みんなは今はもう大学生になったり社会人になったりしている。
元気にしてるかな。
前置きはこのくらいにして、この経験から、高校生の心の声を聞ける場所、なんかしたいを形にするための居場所を、今月から毎週水曜日の夜にirodori Study Labで開放します。
広川町には高校がありません。
広川町に住む中学生にとって高校へ進学することは「これまでの仲間たちとばらばらになる」ことを意味します。
高校生になると、ほとんどの中学生は隣町の八女市、筑後市、久留米市の高校へ進学します。
高校になると、これまで仲の良かった友達とは疎遠になることが多いです。
それでも、
「この町に関わり続けたい」
「今までの友達とゆるくても繋がれる場所が欲しい」
参加条件は、
・「なにかしたい」という気持ちがあること
これだけです。
大人が高校生に
「こうなってほしい」
「町のためにこんなことをやってほしい」
を押し付けるつもりも全くありませんし、僕から何かを強制することもありません。
irodori Study Labの事業としてやりますが、この活動では月謝も何もいただきません。

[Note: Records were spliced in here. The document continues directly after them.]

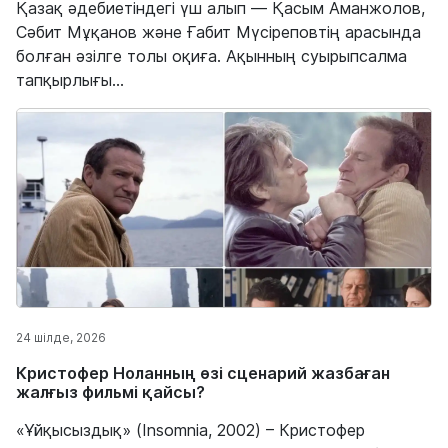
Қазақ әдебиетіндегі үш алып — Қасым Аманжолов,
Сәбит Мұқанов және Ғабит Мүсіреповтің арасында
болған әзілге толы оқиға. Ақынның суырыпсалма
тапқырлығы...
24 шілде, 2026
Кристофер Ноланның өзі сценарий жазбаған
жалғыз фильмі қайсы?
«Ұйқысыздық» (Insomnia, 2002) – Кристофер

週に一度、まずは高校生が学校帰りにふらっと遊びにくる。
新しい友達を連れてきたり、テスト前の勉強をしたり、ただひたすらお話ししたり、何をしてもいい時間にします。
ただ、「なにかしたい」という気持ちだけは持ってきて欲しいと思っています。
その「何か」はなんでもいいです。
そこにいる仲間に話してみる。ただ自分でひたすら悶々と考えてみる。
自分の関わり方で関わってほしい。
大人たちはサポートが必要な時だけ、サポートします。
じゃあなんでわざわざ僕がこれを始めるのか?
「自分と向き合う時間をつくり、社会とつながっていることを感じてほしい」からです。
高校から大学、社会人と、今の日本では、自分とじっくり向き合い、将来について考える時間がかなり少ないと思うのです。
就活の時だけ、受験期間のたった数ヶ月間で「お前は何をしたくて何ができるのか?」と問われても芯から思っていることは出てこないですよね。たった数ヶ月間で今後のながーい人生について決断してしまうのはおかしいよ。